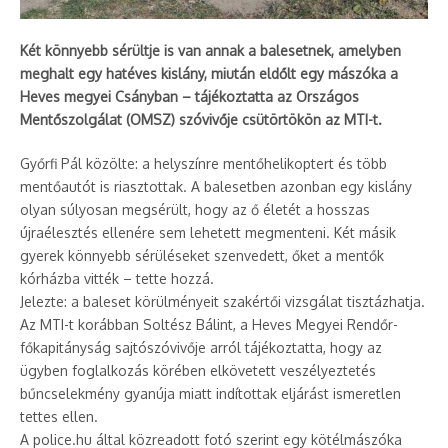
Két könnyebb sérültje is van annak a balesetnek, amelyben
meghalt egy hatéves kislány, miután eldőlt egy mászóka a
Heves megyei Csányban – tájékoztatta az Országos
Mentőszolgálat (OMSZ) szóvivője csütörtökön az MTI-t.
Győrfi Pál közölte: a helyszínre mentőhelikoptert és több
mentőautót is riasztottak. A balesetben azonban egy kislány
olyan súlyosan megsérült, hogy az ő életét a hosszas
újraélesztés ellenére sem lehetett megmenteni. Két másik
gyerek könnyebb sérüléseket szenvedett, őket a mentők
kórházba vitték – tette hozzá.
Jelezte: a baleset körülményeit szakértői vizsgálat tisztázhatja.
Az MTI-t korábban Soltész Bálint, a Heves Megyei Rendőr-
főkapitányság sajtószóvivője arról tájékoztatta, hogy az
ügyben foglalkozás körében elkövetett veszélyeztetés
bűncselekmény gyanúja miatt indítottak eljárást ismeretlen
tettes ellen.
A police.hu által közreadott fotó szerint egy kötélmászóka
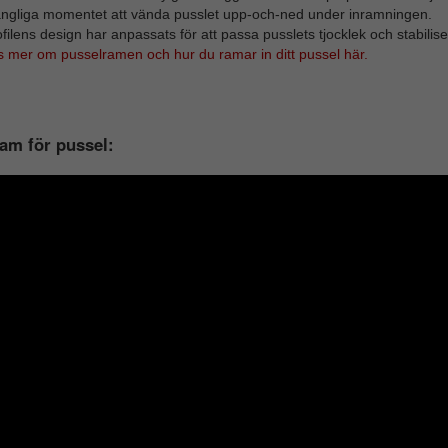
ångliga momentet att vända pusslet upp-och-ned under inramningen.
filens design har anpassats för att passa pusslets tjocklek och stabilise
s mer om pusselramen och hur du ramar in ditt pussel här.
am för pussel:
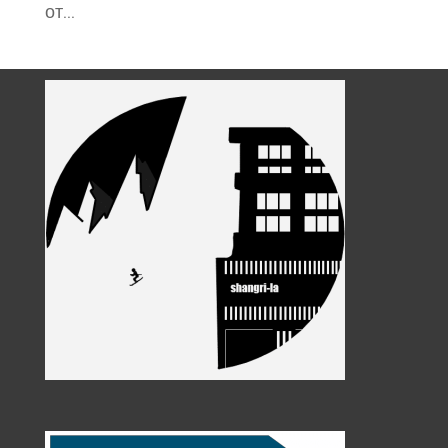
от...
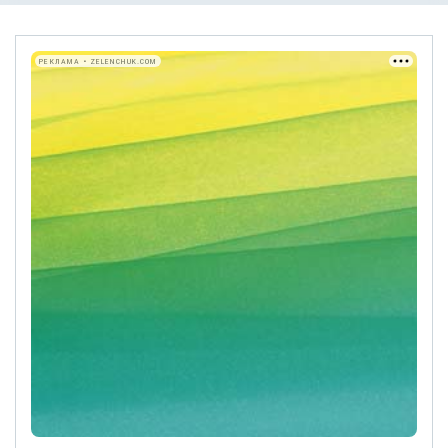
РЕКЛАМА • ZELENCHUK.COM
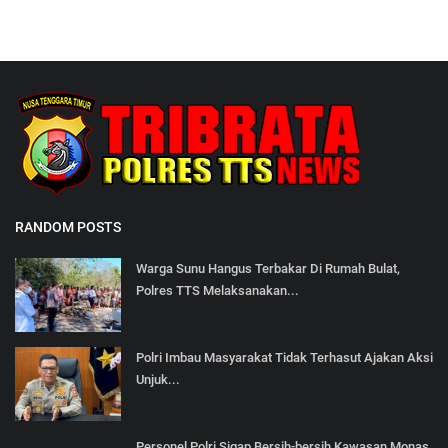
RANDOM POSTS
Warga Sunu Hangus Terbakar Di Rumah Bulat,
Polres TTS Melaksanakan...
Polri Imbau Masyarakat Tidak Terhasut Ajakan Aksi
Unjuk...
Personel Polri Sigap Bersih-bersih Kawasan Monas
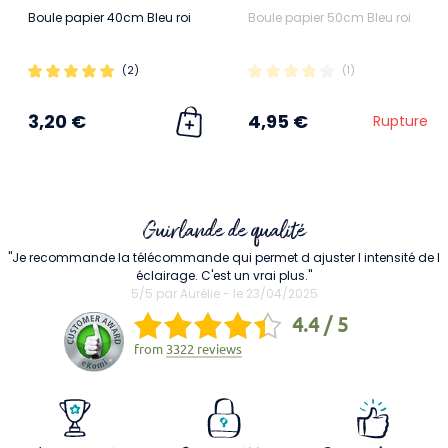
Boule papier 40cm Bleu roi
Boule papier 50cm Bleu roi
(2)
(1)
3,20 €
4,95 €
Rupture
Guirlande de qualité
"Je recommande la télécommande qui permet d ajuster l intensité de l
éclairage. C'est un vrai plus."
5/5 par Aurélie - le 23/04/2025
4.4 / 5
from
3322 reviews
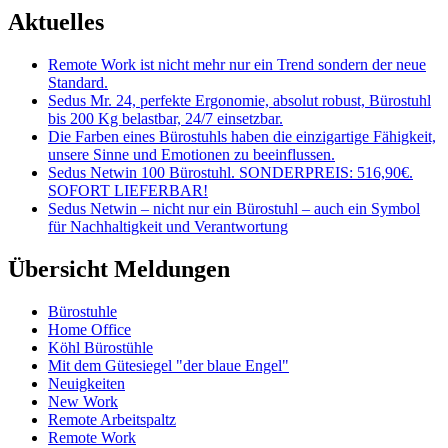
Aktuelles
Remote Work ist nicht mehr nur ein Trend sondern der neue
Standard.
Sedus Mr. 24, perfekte Ergonomie, absolut robust, Bürostuhl
bis 200 Kg belastbar, 24/7 einsetzbar.
Die Farben eines Bürostuhls haben die einzigartige Fähigkeit,
unsere Sinne und Emotionen zu beeinflussen.
Sedus Netwin 100 Bürostuhl. SONDERPREIS: 516,90€.
SOFORT LIEFERBAR!
Sedus Netwin – nicht nur ein Bürostuhl – auch ein Symbol
für Nachhaltigkeit und Verantwortung
Übersicht Meldungen
Bürostuhle
Home Office
Köhl Bürostühle
Mit dem Gütesiegel "der blaue Engel"
Neuigkeiten
New Work
Remote Arbeitspaltz
Remote Work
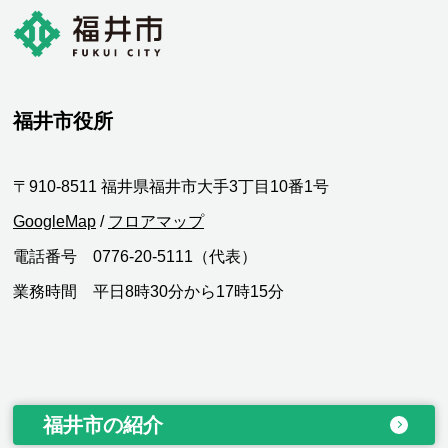
福井市役所
〒910-8511 福井県福井市大手3丁目10番1号
GoogleMap
/
フロアマップ
電話番号 0776-20-5111（代表）
業務時間 平日8時30分から17時15分
福井市の紹介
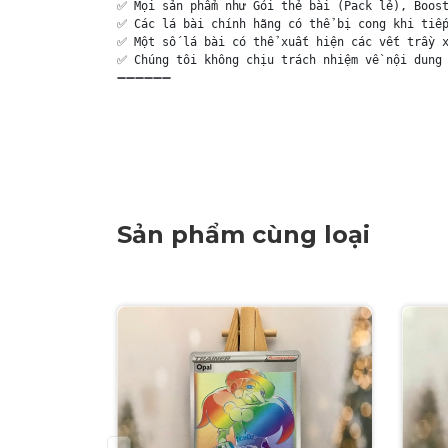
✅ Mọi sản phẩm như Gói thẻ bài (Pack lẻ), Boost
✅ Các lá bài chính hãng có thể bị cong khi tiếp
✅ Một số lá bài có thể xuất hiện các vết trầy x
✅ Chúng tôi không chịu trách nhiệm về nội dung 
➖➖➖➖➖➖

Sản phẩm cùng loại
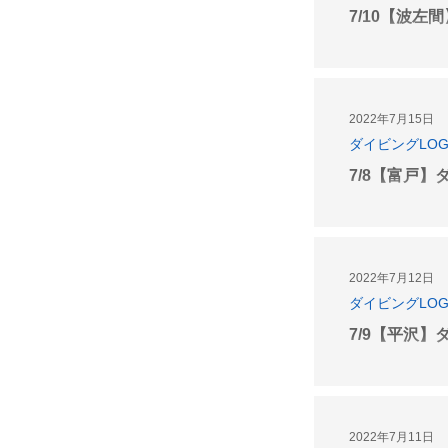
7/10【波左
2022年7月15日
ダイビングLO
7/8【富戸】
2022年7月12日
ダイビングLO
7/9【平沢】
2022年7月11日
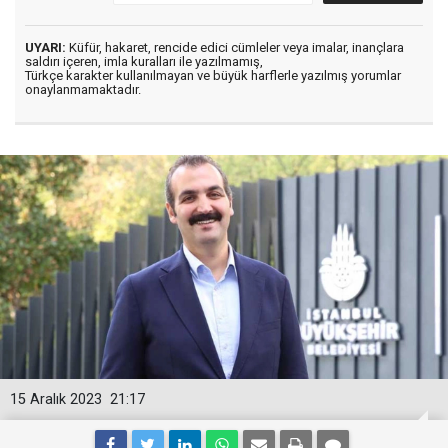
UYARI:
Küfür, hakaret, rencide edici cümleler veya imalar, inançlara
saldırı içeren, imla kuralları ile yazılmamış,
Türkçe karakter kullanılmayan ve büyük harflerle yazılmış yorumlar
onaylanmamaktadır.
15 Aralık 2023
21:17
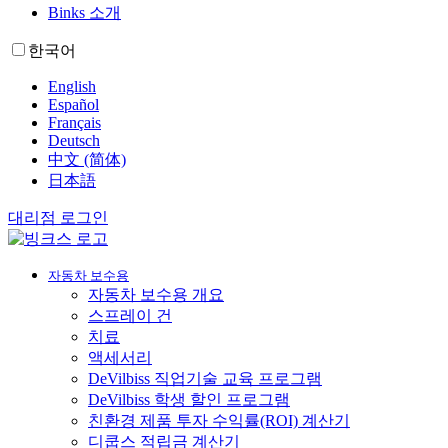
Binks 소개
한국어
English
Español
Français
Deutsch
中文 (简体)
日本語
대리점 로그인
자동차 보수용
자동차 보수용 개요
스프레이 건
치료
액세서리
DeVilbiss 직업기술 교육 프로그램
DeVilbiss 학생 할인 프로그램
친환경 제품 투자 수익률(ROI) 계산기
디쿱스 적립금 계산기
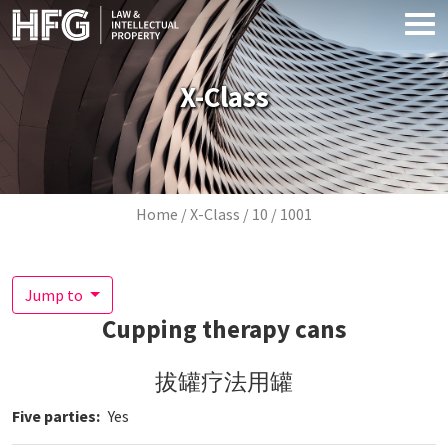
Skip to main content
X-Class
Breadcrumb
Home
X-Class
10
1001
Jump to
Cupping therapy cans
拔罐疗法用罐
Five parties
Yes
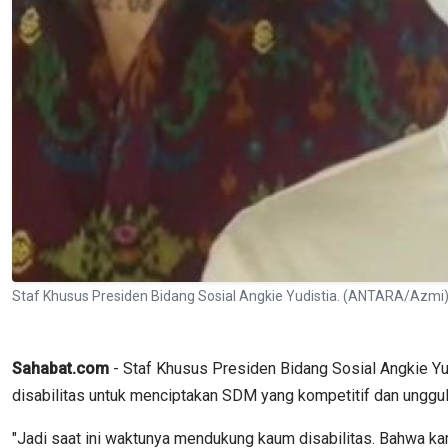
Staf Khusus Presiden Bidang Sosial Angkie Yudistia. (ANTARA/Azmi
Sahabat.com
- Staf Khusus Presiden Bidang Sosial Angkie Yu
disabilitas untuk menciptakan SDM yang kompetitif dan unggul d
"Jadi saat ini waktunya mendukung kaum disabilitas. Bahwa ka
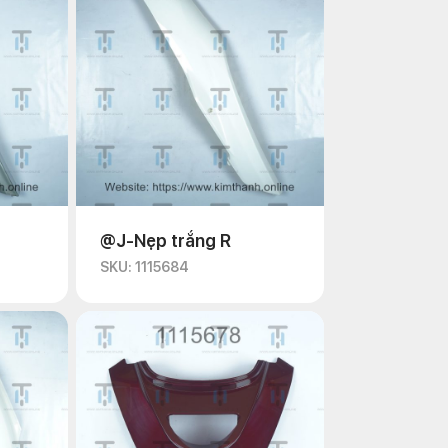
@J-Nẹp trắng R
SKU: 1115684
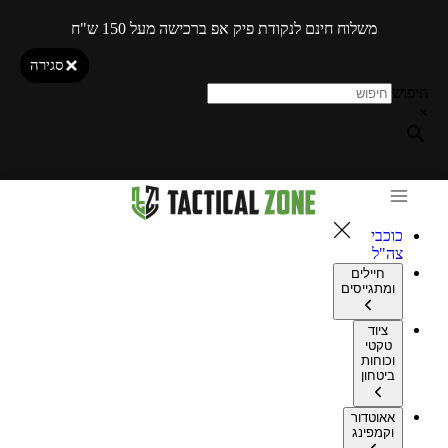
משלוח חינם לנקודת פיק אפ ברכישה מעל 150 ש"ח
סגירה
חיפוש
×
כוכבי
צה"ל
חיילים
ומתגייסים
ציוד
טקטי
וכוחות
ביטחון
אאוטדור
וקמפינג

What you are asked to do:
Reproduce the records exactly, starting with their first line and ending with the line that contains "Jelezte: a baleset", though pictures should be dropped.

Solution to the problem:
Két könnyebb sérültje is van annak a balesetnek, amelyben
meghalt egy hatéves kislány, miután eldőlt egy mászóka a
Heves megyei Csányban – tájékoztatta az Országos
Mentőszolgálat (OMSZ) szóvivője csütörtökön az MTI-t.
Győrfi Pál közölte: a helyszínre mentőhelikoptert és több
mentőautót is riasztottak. A balesetben azonban egy kislány
olyan súlyosan megsérült, hogy az ő életét a hosszas
újraélesztés ellenére sem lehetett megmenteni. Két másik
gyerek könnyebb sérüléseket szenvedett, őket a mentők
kórházba vitték – tette hozzá.
Jelezte: a baleset körülményeit szakértői vizsgálat tisztázhatja.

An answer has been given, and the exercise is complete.